[]

Hayata devam etmek?

Nasil yapiyorsunuz? Ben yapamiyorum.

Edit: zaten patlamadan sonra "orada ben de olabilirdim ve boyle olebilirdim" dusuncesi bir yana, derse gittigimde hocamin akademisyenler bildirgesine imza atanlardan biri oldugunu, memuriyetten cikarilmakla yargilanacagini ve bu belki de son dersi oldugunu ogrenmem de ustune tuy dikti. Sosyal medyaya bakiyorum, hukumet baskanligin onundeki tek engel diye anilan bir torba yasa kabul etmekle mesgulmus dun gece. Ben artik kaldiramiyorum. Burada, bu sekilde, alakam olmayan siyasi cikarlar icin olmek istemiyorum. Diger yandan zaten yasiyor muyuz ki? Her gun daha fazla ensemizde hissettigimiz bu baski, curumusluk, umutsuzluk ve yenilmislik hissini kaldiramiyorum.


 
bilmem, istemesek de bir şekilde oluyor galiba.


  • evde liyakat kalmamis  (29.06.16 10:21:19) 
bir yerde okudum güldürmüştü beni;
"sıkıntı yapma hayat, biz seni her türlü yaşarız."
düşe kalka devam hacı.
  • seyduna6687  (29.06.16 10:27:31) 
ben gayet kanıksadım. milletçe helak olmayı hakettiğimizi düşünüyorum. yavaş yavaş da öyle oluyor zaten. dolayısıyla gidişat beni üzse de şaşırtmıyor. bir yandan hayat devam ederken bir yandan da patlamalar oluyor ve ölüyoruz; gayet olağan...


  • babilbaligi  (29.06.16 10:28:24) 
etrafımdan gördüklerim, dün olayın içerisinde veya havaalanında yakını bulunmayanlar "haa bomba mı patlamış, bitti bu ülke ..." deyip sonra günlük yaşama devam ediyor.

Bense son 3-4 patlamada hep tanıdıklarım olaydan etkilendiği veya etkilenebilecek kadar yakında oldukları için olanları içimde hissettim.
  • okumayi sevmeyen okur  (29.06.16 10:29:27) 
Olayların kontrolü tamamıyla benim elimde değil ki. Ben kendimi paralasam da değişmeyecek çok şey var çevremde. Bunu kabullenerek başlıyoruz hayata devam etmeye.

Belki birazdan öleceğim, belki bunlar benim son nefeslerim, yaşadığımız ülke malum.
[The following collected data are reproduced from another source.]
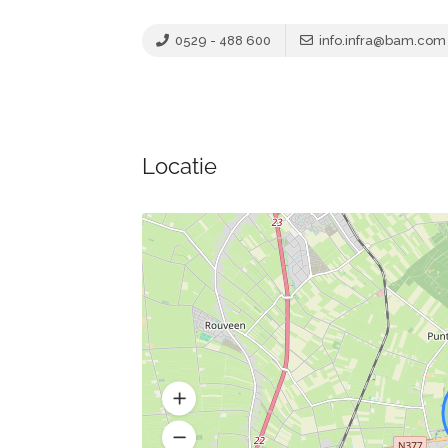
0529 - 488 600
info.infra@bam.com
Locatie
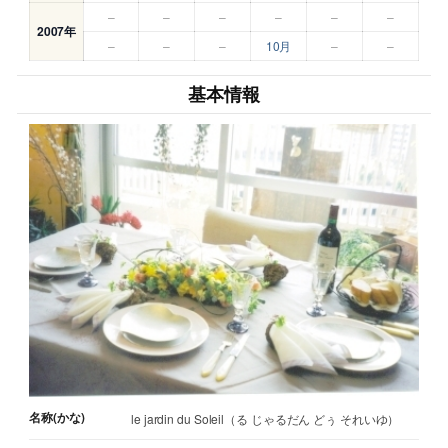
–
–
–
–
–
–
2007年
–
–
–
10月
–
–
基本情報
名称(かな)
le jardin du Soleil（る じゃるだん どぅ それいゆ）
Hal böyleyken neden üzeyim ki kendimi? Üzeyim de mutsuz mu öleyim? Ben yaşadığım her saniyenin tadına varmak istiyorum, zihnimi yaşadığım olumsuzluklardan tamamen arındırmak istiyorum. Hayat gerçekten çok kısa ve o sahip olduğumuz en değerli şey. Neden her şeye rağmen devam etmeyelim?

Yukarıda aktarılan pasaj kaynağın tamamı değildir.